Listed entries
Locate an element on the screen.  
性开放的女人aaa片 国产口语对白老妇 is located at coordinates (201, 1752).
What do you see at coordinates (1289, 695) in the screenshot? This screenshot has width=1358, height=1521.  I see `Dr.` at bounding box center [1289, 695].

==

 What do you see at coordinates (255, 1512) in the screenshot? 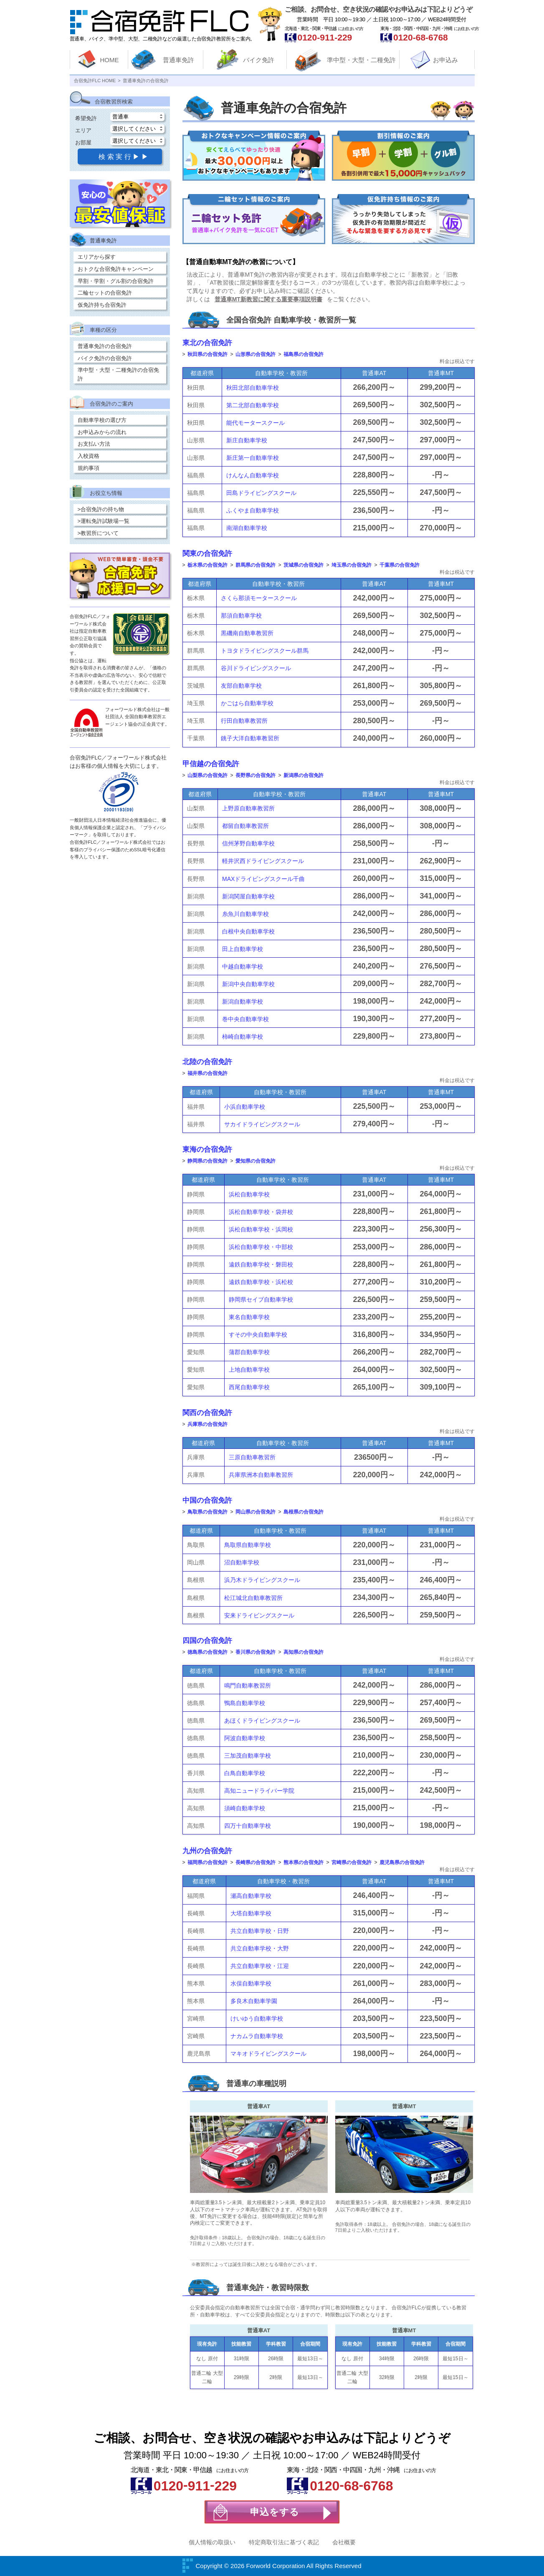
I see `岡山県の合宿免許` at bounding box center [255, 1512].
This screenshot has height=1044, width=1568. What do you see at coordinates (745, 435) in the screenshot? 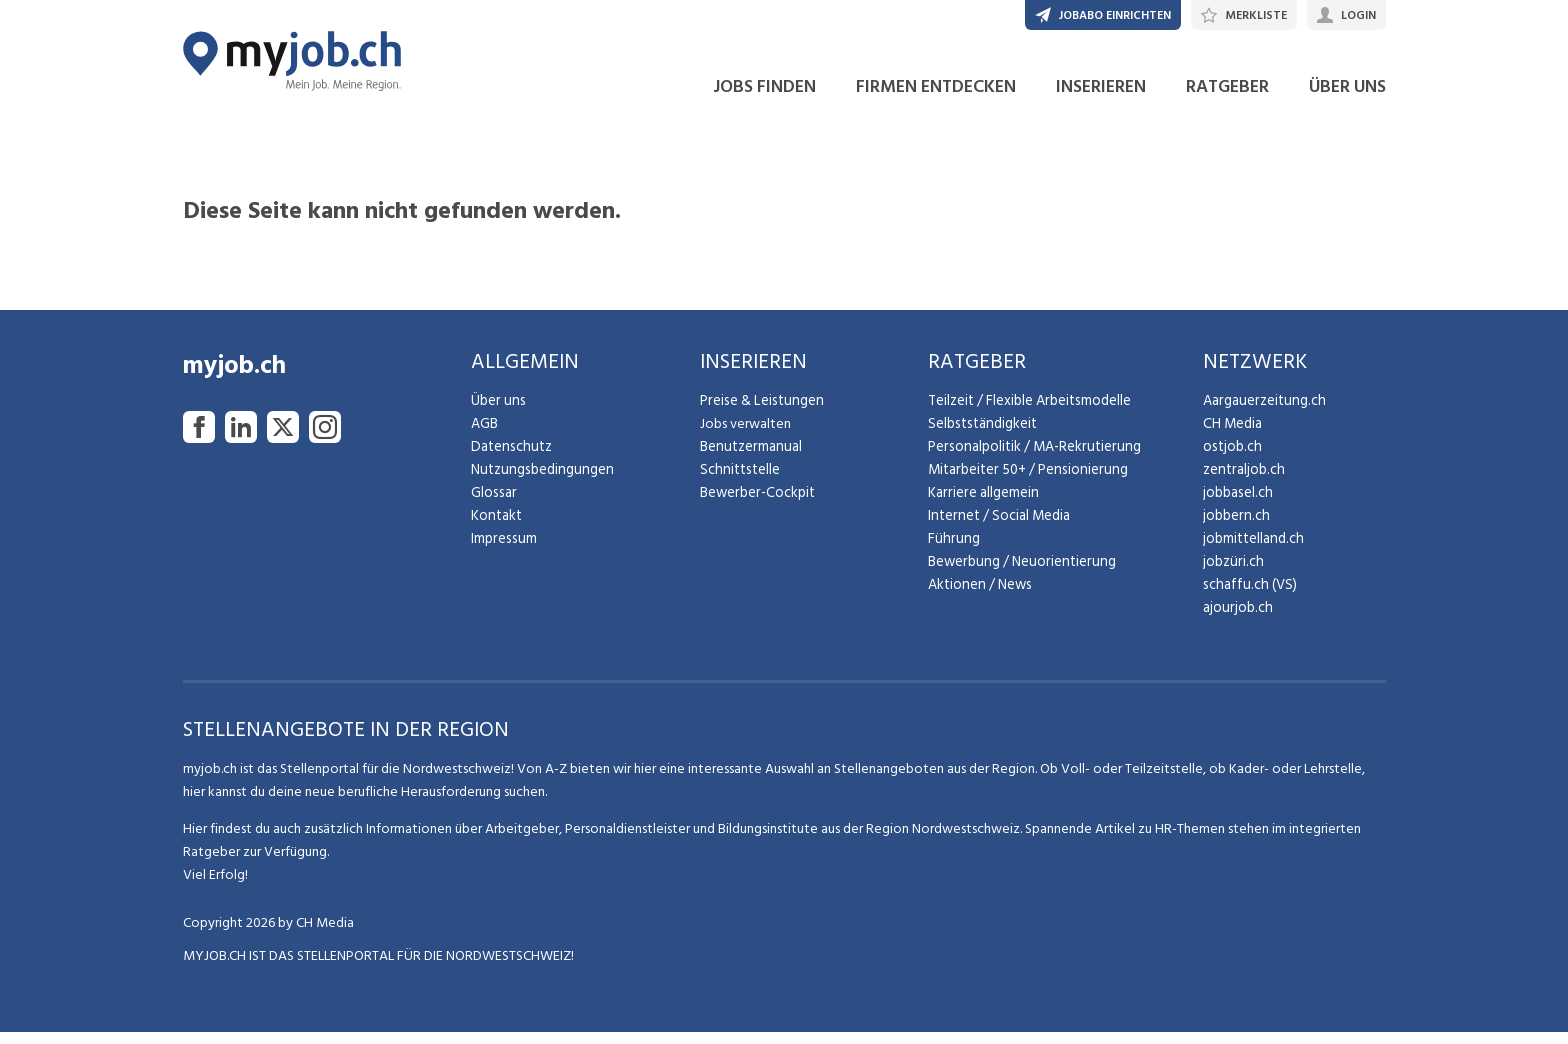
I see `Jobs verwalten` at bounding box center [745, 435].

--

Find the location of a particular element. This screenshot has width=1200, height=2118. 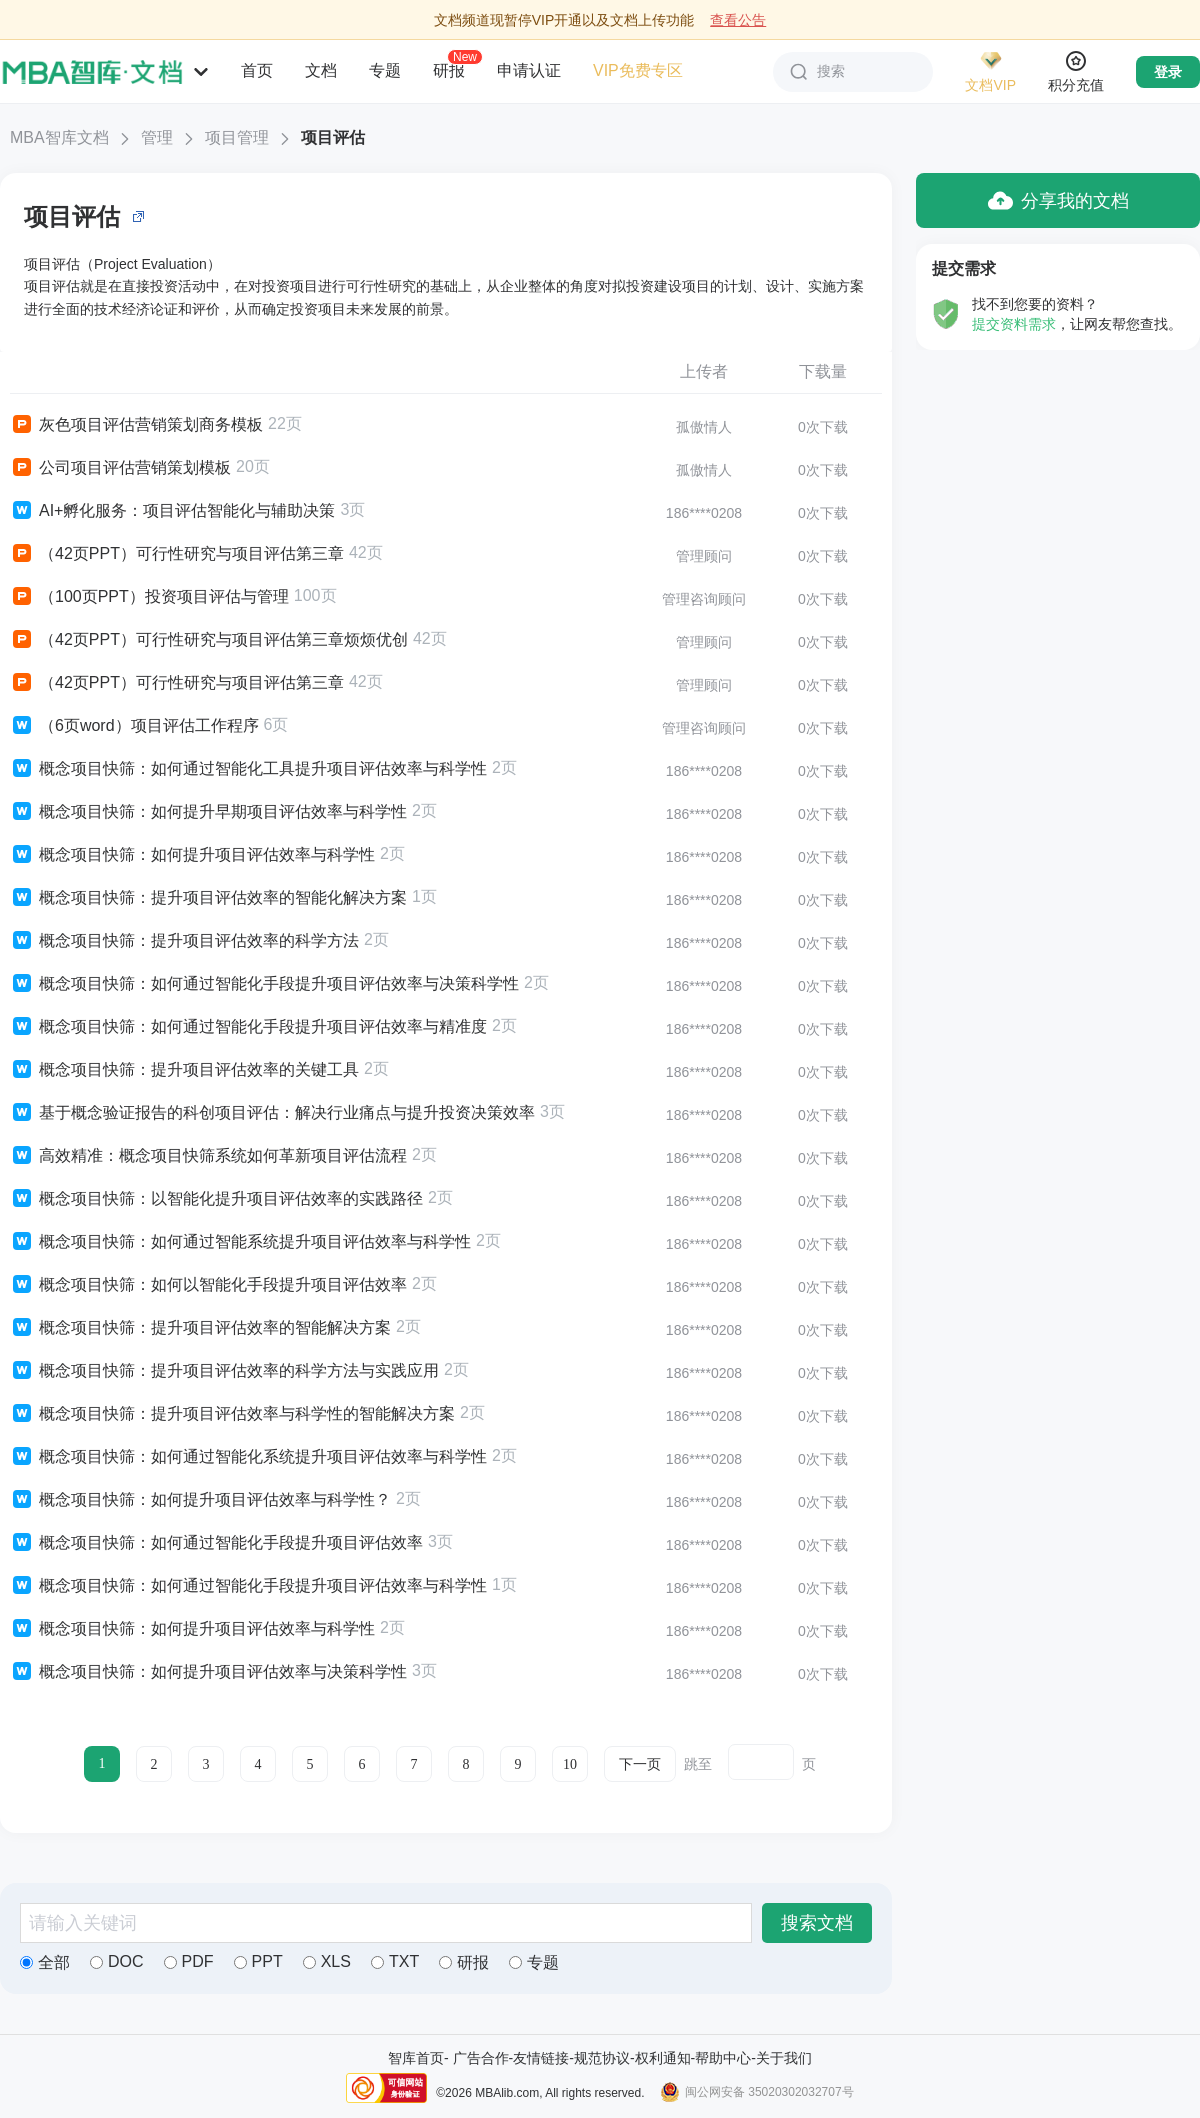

Problem to solve
Exact duplication is required for the lines above, from the line that contains "Locate an element on the screen." to the line that contains "What do you see at coordinates (1289, 695)", inclusive; omit all others.

Solution to this task
Locate an element on the screen.  
性开放的女人aaa片 国产口语对白老妇 is located at coordinates (201, 1752).
What do you see at coordinates (1289, 695) in the screenshot? This screenshot has width=1358, height=1521.  I see `Dr.` at bounding box center [1289, 695].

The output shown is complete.